- From: Chris Lilley <chris@w3.org>
- Date: Mon, 23 Feb 2004 00:21:51 +0100
- To: "www-international@w3.org"@homer.w3.org
Hello www-international,
>> Files here are either HTML or extended (8-bit) ASCII. Where
>> possible, text files are tab delimited. Some files have been
>> converted into standard HTML encoding (ISO-8859-1) from Unicode.
Gasp.
>> The closest equivalent character in ISO-8859-1 was selected, and
>> any diacritics simulated using <SUB> and <SUP> and the closest
>> equivalent punctuation mark. In the case of Cyrillic, Greek and
>> Hebrew, a consistent transliteration scheme was used. The source
>> for each file contains hidden tags which specify the Unicode value
>> for each character which has no ISO-8859-1 equivalent.

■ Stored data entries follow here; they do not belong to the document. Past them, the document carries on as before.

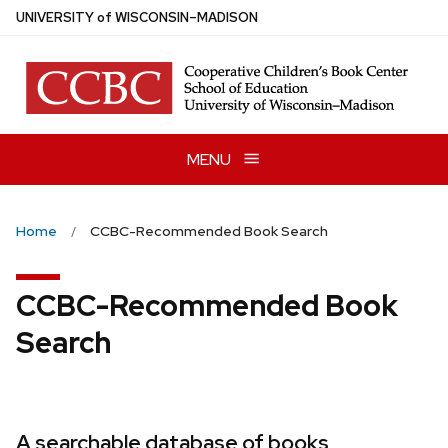
Skip
U
NIVERSITY
of
W
ISCONSIN
–MADISON
to
main
content
MENU
Home
CCBC-Recommended Book Search
CCBC-Recommended Book
Search
A searchable database of books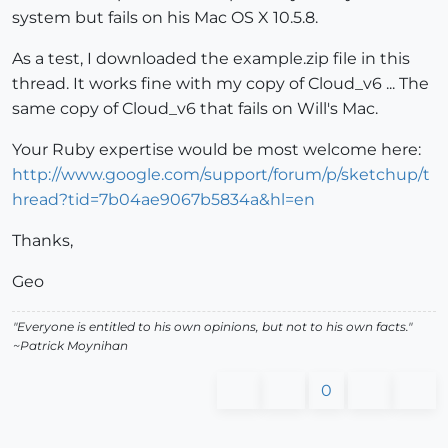
system but fails on his Mac OS X 10.5.8.
As a test, I downloaded the example.zip file in this
thread. It works fine with my copy of Cloud_v6 ... The
same copy of Cloud_v6 that fails on Will's Mac.
Your Ruby expertise would be most welcome here:
http://www.google.com/support/forum/p/sketchup/t
hread?tid=7b04ae9067b5834a&hl=en
Thanks,
Geo
"Everyone is entitled to his own opinions, but not to his own facts."
~Patrick Moynihan
0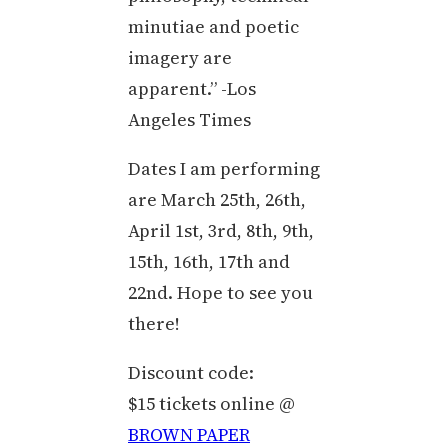
minutiae and poetic
imagery are
apparent.” -Los
Angeles Times
Dates I am performing
are March 25th, 26th,
April 1st, 3rd, 8th, 9th,
15th, 16th, 17th and
22nd. Hope to see you
there!
Discount code:
$15 tickets online @
BROWN PAPER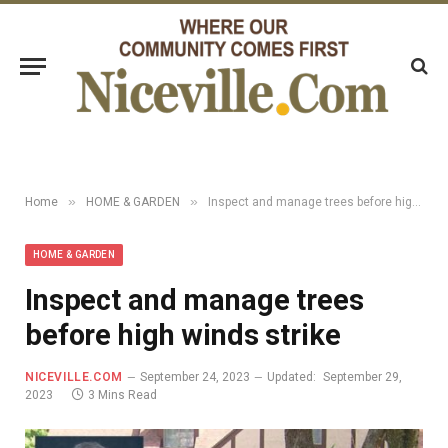
»
»
Home
HOME & GARDEN
Inspect and manage trees before high winds strike
HOME & GARDEN
Inspect and manage trees
before high winds strike
NICEVILLE.COM
September 24, 2023
Updated:
September 29,
2023
3 Mins Read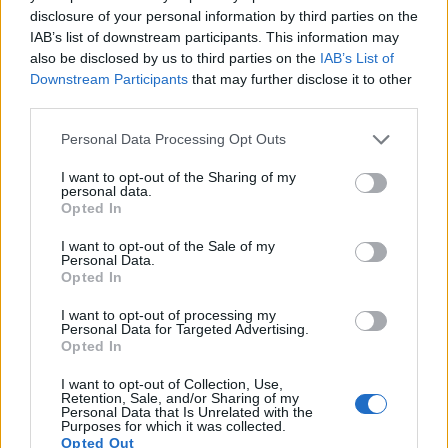
12.
Panasonic GF3
Four Thirds
12.0
4000
3000
1080/60i
20.6
10.1
disclosure of your personal information by third parties on the
13.
Sony A9
Full Frame
24.0
6000
4000
4K/30p
24.9
13.3
IAB’s list of downstream participants. This information may
also be disclosed by us to third parties on the
IAB’s List of
14.
Sony A77
APS-C
24.0
6000
4000
1080/60p
24.0
13.2
Downstream Participants
that may further disclose it to other
third parties.
15.
Sony A99 II
Full Frame
42.2
7952
5304
4K/30p
25.4
13.4
Please note that this website/app uses one or more Google
16.
Sony A850
Full Frame
24.4
6048
4032
23.8
12.2
Personal Data Processing Opt Outs
services and may gather and store information including but
17.
Sony A900
Full Frame
24.4
6048
4032
23.7
12.3
not limited to your visit or usage behaviour. You may click to
I want to opt-out of the Sharing of my
personal data.
grant or deny consent to Google and its third-party tags to
Opted In
Many modern cameras cannot only take still pictures, but
use your data for below specified purposes in below Google
also
record videos
. Both cameras under consideration
consent section.
I want to opt-out of the Sale of my
have a sensor with sufficiently fast read-out times for moving
Personal Data.
pictures, but the A99 provides a faster frame rate than the
Opted In
Pentax Q. It can shoot movie footage at 1080/60p, while the
I want to opt-out of processing my
Pentax is limited to 1080/30p.
Personal Data for Targeted Advertising.
Opted In
I want to opt-out of Collection, Use,
Retention, Sale, and/or Sharing of my
Personal Data that Is Unrelated with the
Purposes for which it was collected.
Opted Out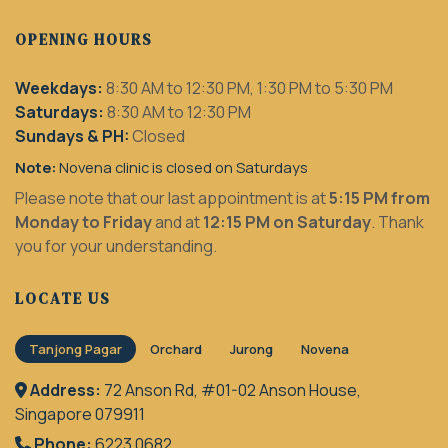
OPENING HOURS
Weekdays:
8:30 AM to 12:30 PM, 1:30 PM to 5:30 PM
Saturdays:
8:30 AM to 12:30 PM
Sundays & PH:
Closed
Note:
Novena clinic is closed on Saturdays
Please note that our last appointment is at
5:15 PM from
Monday to Friday
and at
12:15 PM on Saturday
. Thank
you for your understanding.
LOCATE US
Tanjong Pagar
Orchard
Jurong
Novena
Address:
72 Anson Rd, #01-02 Anson House,
Singapore 079911
Phone:
6223 0682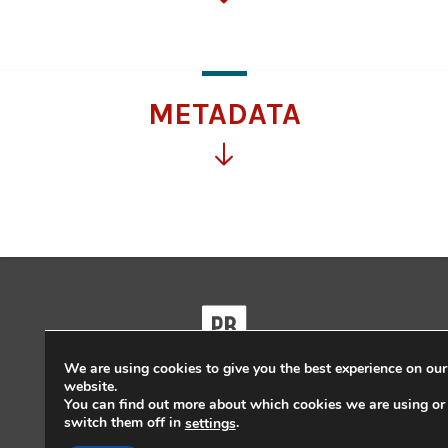
for
more
information
METADATA
Click
for
more
information
We are using cookies to give you the best experience on our
website.
Powered by
Pressbooks
You can find out more about which cookies we are using or
switch them off in
.
settings
Guides and Tutorials
|
Pressbooks Directory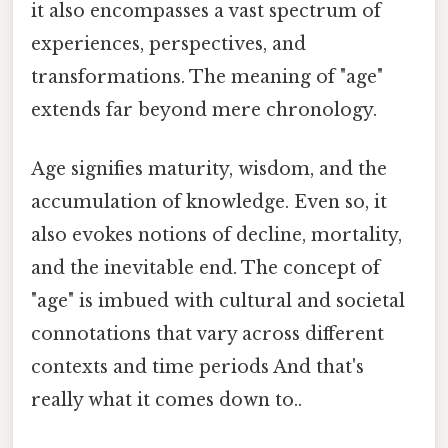
it also encompasses a vast spectrum of
experiences, perspectives, and
transformations. The meaning of "age"
extends far beyond mere chronology.
Age signifies maturity, wisdom, and the
accumulation of knowledge. Even so, it
also evokes notions of decline, mortality,
and the inevitable end. The concept of
"age" is imbued with cultural and societal
connotations that vary across different
contexts and time periods And that's
really what it comes down to..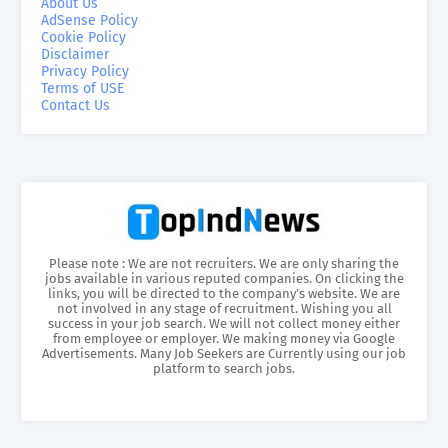
About Us
AdSense Policy
Cookie Policy
Disclaimer
Privacy Policy
Terms of USE
Contact Us
Please note : We are not recruiters. We are only sharing the
jobs available in various reputed companies. On clicking the
links, you will be directed to the company’s website. We are
not involved in any stage of recruitment. Wishing you all
success in your job search. We will not collect money either
from employee or employer. We making money via Google
Advertisements. Many Job Seekers are Currently using our job
platform to search jobs.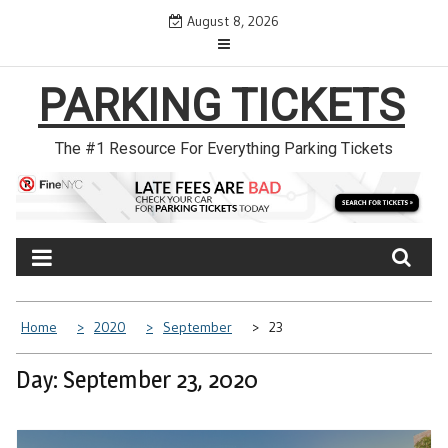
Skip
August 8, 2026
to
content
PARKING TICKETS
The #1 Resource For Everything Parking Tickets
Home
2020
September
23
Day: September 23, 2020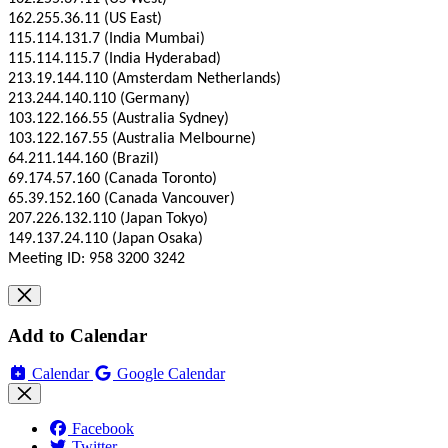
162.255.36.11 (US East)
115.114.131.7 (India Mumbai)
115.114.115.7 (India Hyderabad)
213.19.144.110 (Amsterdam Netherlands)
213.244.140.110 (Germany)
103.122.166.55 (Australia Sydney)
103.122.167.55 (Australia Melbourne)
64.211.144.160 (Brazil)
69.174.57.160 (Canada Toronto)
65.39.152.160 (Canada Vancouver)
207.226.132.110 (Japan Tokyo)
149.137.24.110 (Japan Osaka)
Meeting ID: 958 3200 3242
Add to Calendar
Calendar
Google Calendar
Facebook
Twitter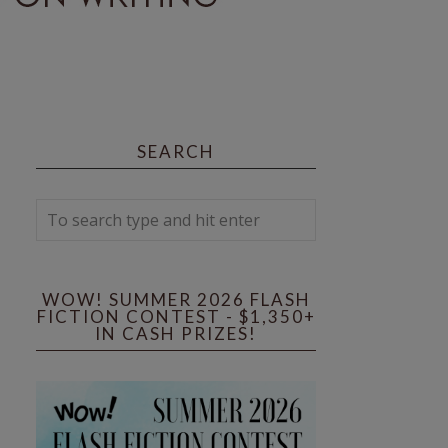
SEARCH
WOW! SUMMER 2026 FLASH
FICTION CONTEST - $1,350+
IN CASH PRIZES!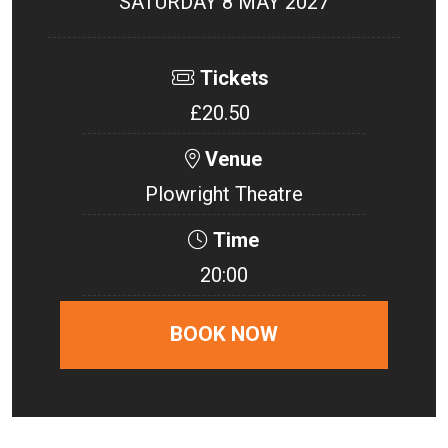
SATURDAY 8 MAY 2027
Tickets
£20.50
Venue
Plowright Theatre
Time
20:00
BOOK NOW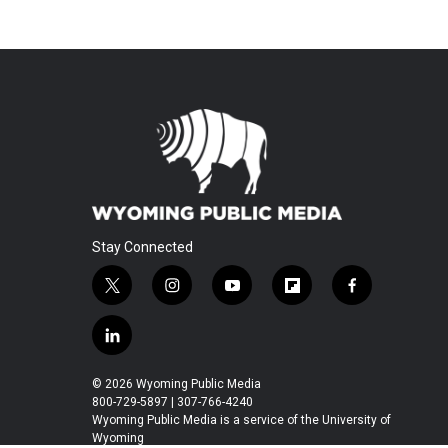
Stay Connected
t
i
y
f
f
w
n
o
l
a
i
s
u
i
c
l
t
t
t
p
e
i
t
a
u
b
b
n
© 2026 Wyoming Public Media
e
g
b
o
o
k
800-729-5897 | 307-766-4240
r
r
e
a
o
e
Wyoming Public Media is a service of the University of
a
r
k
Wyoming
d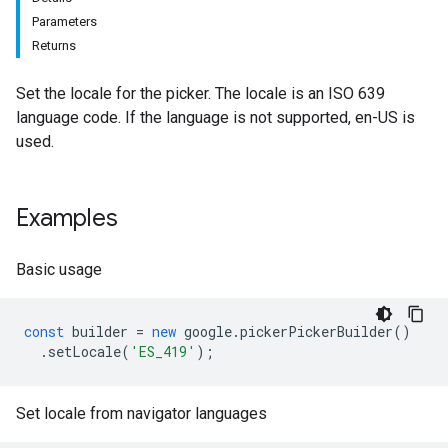
Parameters
Returns
Set the locale for the picker. The locale is an ISO 639
language code. If the language is not supported, en-US is
used.
Examples
Basic usage
const
builder
=
new
google
.
pickerPickerBuilder
()
.
setLocale
(
'ES_419'
);
Set locale from navigator languages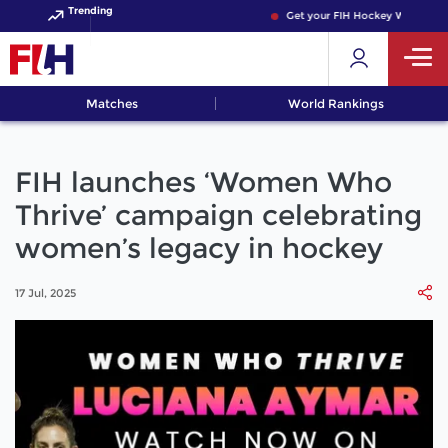
Trending
Get your FIH Hockey World Cup 2
Matches
World Rankings
FIH launches ‘Women Who
Thrive’ campaign celebrating
women’s legacy in hockey
17 Jul, 2025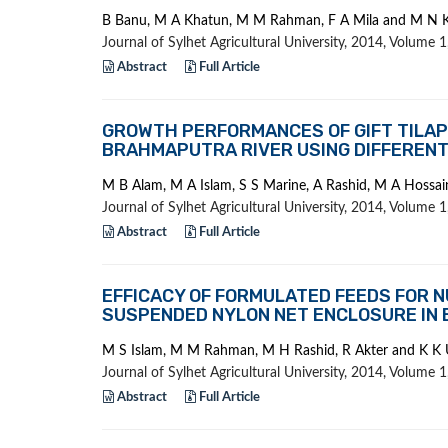
B Banu, M A Khatun, M M Rahman, F A Mila and M N 
Journal of Sylhet Agricultural University, 2014, Volume
Abstract
Full Article
GROWTH PERFORMANCES OF GIFT TILAPIA
BRAHMAPUTRA RIVER USING DIFFERENT
M B Alam, M A Islam, S S Marine, A Rashid, M A Hossa
Journal of Sylhet Agricultural University, 2014, Volume
Abstract
Full Article
EFFICACY OF FORMULATED FEEDS FOR N
SUSPENDED NYLON NET ENCLOSURE IN
M S Islam, M M Rahman, M H Rashid, R Akter and K K
Journal of Sylhet Agricultural University, 2014, Volume
Abstract
Full Article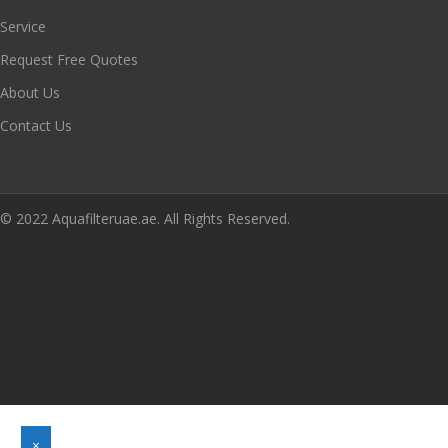
Service
Request Free Quotes
About Us
Contact Us
© 2022 Aquafilteruae.ae. All Rights Reserved.
×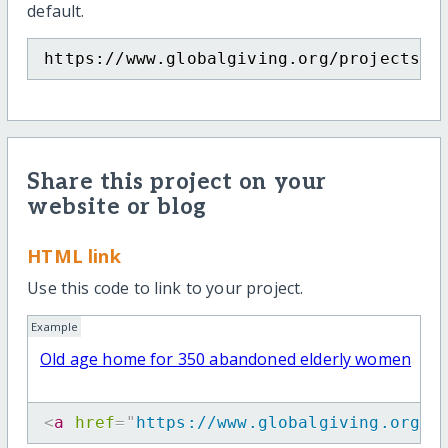
default.
https://www.globalgiving.org/projects/o
Share this project on your
website or blog
HTML link
Use this code to link to your project.
Example
Old age home for 350 abandoned elderly women
<
a
href
=
"
https://www.globalgiving.org/p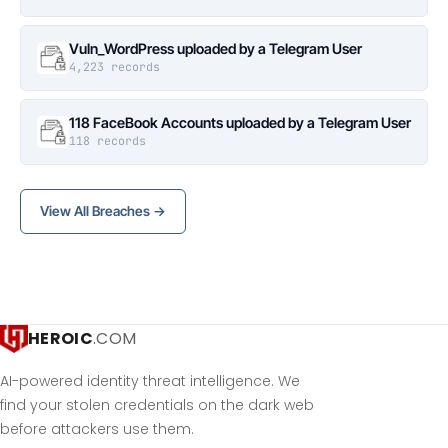
Vuln_WordPress uploaded by a Telegram User
4,223 records
118 FaceBook Accounts uploaded by a Telegram User
118 records
View All Breaches →
HEROIC
.COM
AI-powered identity threat intelligence. We
find your stolen credentials on the dark web
before attackers use them.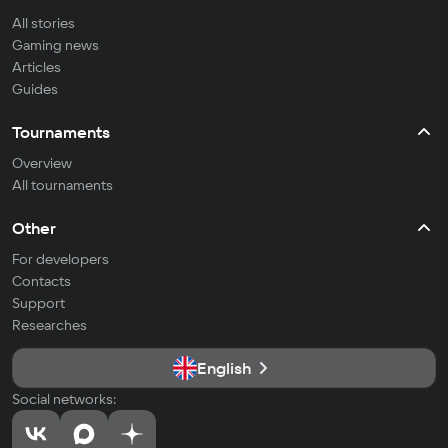
All stories
Gaming news
Articles
Guides
Tournaments
Overview
All tournaments
Other
For developers
Contacts
Support
Researches
English
Social networks: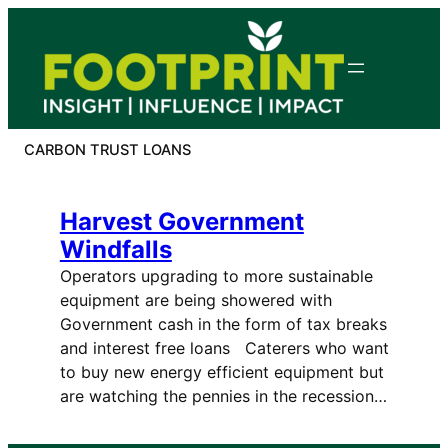
Skip
to
content
CARBON TRUST LOANS
Harvest Government
Windfalls
Operators upgrading to more sustainable
equipment are being showered with
Government cash in the form of tax breaks
and interest free loans Caterers who want
to buy new energy efficient equipment but
are watching the pennies in the recession…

There is a standard way to do that
>> To obtain these values, you can download the file or view its
>> source in your browser. The tags have the form <!u
>> XXXX>character</!u>, where XXXX is the four digit hexadecimal value
>> of the Unicode character.
Shudder. Although a perl script could probably go and reverse this
damage.
http://www.wordgumbo.com/index.htm
Interesting site, but (shakes head) why oh why!!
Although
http://www.wordgumbo.com/ie/cmp/iedata.txt
COMPARATIVE INDOEUROPEAN DATABASE COLLECTED BY ISIDORE DYEN
FILE IE-DATA1
Copyright (C) 1997 by Isidore Dyen, Joseph Kruskal, and Paul Black
This file was last modified on Feb 5, 1997
maybe that is why.
--
Chris Lilley mailto:chris@w3.org
Chair, W3C SVG Working Group
Member, W3C Technical Architecture Group
Received on Sunday, 22 February 2004 18:21:51 UTC